[Stored records]
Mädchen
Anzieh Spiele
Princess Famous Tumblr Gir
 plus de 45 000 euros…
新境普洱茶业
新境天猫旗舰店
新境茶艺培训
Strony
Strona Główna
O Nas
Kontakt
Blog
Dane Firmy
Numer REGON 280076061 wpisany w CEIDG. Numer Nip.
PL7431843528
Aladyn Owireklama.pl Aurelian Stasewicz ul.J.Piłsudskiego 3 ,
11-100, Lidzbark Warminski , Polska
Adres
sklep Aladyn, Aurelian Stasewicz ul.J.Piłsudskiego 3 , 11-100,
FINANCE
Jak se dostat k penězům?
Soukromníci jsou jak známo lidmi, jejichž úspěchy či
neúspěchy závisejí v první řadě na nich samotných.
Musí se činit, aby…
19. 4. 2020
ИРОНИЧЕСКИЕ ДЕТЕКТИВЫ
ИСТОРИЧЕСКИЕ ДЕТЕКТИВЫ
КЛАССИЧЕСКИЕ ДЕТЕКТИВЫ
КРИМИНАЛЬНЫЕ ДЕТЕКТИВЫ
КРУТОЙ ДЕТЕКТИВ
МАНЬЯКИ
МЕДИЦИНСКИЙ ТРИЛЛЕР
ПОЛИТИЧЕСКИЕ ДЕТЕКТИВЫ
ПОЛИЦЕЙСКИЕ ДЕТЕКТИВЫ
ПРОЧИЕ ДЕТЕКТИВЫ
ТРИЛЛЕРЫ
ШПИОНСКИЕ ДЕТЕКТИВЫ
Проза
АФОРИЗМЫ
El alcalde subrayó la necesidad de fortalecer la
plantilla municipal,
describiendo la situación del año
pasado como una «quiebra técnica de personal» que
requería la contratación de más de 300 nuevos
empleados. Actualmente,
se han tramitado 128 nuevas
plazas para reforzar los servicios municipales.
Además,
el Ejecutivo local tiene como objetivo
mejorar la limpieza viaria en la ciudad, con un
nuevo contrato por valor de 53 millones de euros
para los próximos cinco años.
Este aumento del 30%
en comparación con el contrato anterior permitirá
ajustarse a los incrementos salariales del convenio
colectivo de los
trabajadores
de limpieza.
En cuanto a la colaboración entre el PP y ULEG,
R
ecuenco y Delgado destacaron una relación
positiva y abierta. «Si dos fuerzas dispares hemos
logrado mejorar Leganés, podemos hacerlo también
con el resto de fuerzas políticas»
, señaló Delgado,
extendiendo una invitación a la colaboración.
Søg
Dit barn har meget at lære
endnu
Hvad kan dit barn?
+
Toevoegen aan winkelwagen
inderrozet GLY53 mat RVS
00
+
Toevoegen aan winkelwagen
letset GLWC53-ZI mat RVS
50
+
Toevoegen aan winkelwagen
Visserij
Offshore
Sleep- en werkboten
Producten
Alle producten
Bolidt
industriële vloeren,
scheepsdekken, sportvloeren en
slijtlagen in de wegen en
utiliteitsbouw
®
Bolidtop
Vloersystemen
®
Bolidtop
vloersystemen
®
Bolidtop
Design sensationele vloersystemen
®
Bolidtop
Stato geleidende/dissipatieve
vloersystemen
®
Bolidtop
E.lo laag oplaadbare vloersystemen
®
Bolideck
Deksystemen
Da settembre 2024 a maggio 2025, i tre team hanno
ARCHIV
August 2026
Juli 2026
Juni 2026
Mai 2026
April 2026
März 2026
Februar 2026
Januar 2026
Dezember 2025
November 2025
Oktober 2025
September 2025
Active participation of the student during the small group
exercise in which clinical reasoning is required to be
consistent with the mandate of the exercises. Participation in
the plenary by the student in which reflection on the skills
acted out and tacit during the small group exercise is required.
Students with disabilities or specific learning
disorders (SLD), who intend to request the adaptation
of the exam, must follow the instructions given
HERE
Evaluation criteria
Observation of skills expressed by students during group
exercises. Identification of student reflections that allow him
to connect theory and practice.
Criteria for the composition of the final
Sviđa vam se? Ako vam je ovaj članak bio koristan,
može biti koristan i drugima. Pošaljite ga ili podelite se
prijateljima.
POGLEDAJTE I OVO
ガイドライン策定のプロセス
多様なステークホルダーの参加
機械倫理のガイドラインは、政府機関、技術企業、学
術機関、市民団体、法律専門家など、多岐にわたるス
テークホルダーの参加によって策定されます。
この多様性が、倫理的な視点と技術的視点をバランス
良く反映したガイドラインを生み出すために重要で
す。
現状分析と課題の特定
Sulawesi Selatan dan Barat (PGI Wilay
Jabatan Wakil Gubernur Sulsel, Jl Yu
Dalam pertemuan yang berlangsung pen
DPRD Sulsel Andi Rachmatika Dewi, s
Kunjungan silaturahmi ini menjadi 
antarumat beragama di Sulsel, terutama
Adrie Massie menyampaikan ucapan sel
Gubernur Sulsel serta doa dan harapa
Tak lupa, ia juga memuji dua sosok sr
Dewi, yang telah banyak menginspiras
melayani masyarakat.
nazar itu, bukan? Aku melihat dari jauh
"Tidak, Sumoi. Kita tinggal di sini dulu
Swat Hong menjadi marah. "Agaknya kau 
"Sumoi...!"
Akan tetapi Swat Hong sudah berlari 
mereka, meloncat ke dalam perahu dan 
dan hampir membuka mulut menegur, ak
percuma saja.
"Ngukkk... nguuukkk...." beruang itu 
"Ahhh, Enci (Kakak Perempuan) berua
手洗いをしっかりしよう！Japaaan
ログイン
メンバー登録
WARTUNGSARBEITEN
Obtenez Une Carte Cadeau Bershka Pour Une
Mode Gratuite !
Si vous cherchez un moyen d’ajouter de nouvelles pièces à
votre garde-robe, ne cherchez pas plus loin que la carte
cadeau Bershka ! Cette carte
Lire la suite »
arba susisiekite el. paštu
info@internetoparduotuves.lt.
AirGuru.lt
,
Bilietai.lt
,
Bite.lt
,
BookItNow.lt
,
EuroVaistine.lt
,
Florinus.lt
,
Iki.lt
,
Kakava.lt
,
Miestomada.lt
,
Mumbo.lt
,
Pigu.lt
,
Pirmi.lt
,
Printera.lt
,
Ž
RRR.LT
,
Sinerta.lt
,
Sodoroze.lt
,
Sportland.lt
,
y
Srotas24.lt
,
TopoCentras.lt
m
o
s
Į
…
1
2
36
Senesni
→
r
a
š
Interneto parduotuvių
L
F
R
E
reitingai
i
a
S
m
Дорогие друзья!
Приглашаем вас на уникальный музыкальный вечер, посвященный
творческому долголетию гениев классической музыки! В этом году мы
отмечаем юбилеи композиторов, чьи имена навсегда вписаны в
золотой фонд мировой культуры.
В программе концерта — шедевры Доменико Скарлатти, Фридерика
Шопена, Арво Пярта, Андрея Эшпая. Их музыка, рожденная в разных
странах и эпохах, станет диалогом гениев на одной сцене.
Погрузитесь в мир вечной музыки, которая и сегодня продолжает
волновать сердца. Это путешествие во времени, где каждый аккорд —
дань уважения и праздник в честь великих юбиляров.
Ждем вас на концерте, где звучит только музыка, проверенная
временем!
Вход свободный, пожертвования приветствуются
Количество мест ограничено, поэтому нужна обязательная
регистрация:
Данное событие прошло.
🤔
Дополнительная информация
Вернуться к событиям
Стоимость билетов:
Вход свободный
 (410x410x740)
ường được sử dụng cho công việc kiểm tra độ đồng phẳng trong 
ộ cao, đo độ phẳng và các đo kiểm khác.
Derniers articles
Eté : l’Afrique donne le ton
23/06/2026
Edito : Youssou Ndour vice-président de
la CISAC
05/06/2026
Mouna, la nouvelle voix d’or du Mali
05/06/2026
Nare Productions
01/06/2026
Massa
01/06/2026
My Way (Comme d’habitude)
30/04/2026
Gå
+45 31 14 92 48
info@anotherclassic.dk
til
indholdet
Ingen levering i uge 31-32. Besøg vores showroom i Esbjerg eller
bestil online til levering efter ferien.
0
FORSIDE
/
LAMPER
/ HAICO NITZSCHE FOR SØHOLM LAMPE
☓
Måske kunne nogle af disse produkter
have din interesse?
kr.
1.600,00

■ TASK GOAL ■
Show all lines from the data that contain "Вход".

■ ANSWER FOR THE TASK ■
Вход свободный, пожертвования приветствуются
Вход свободный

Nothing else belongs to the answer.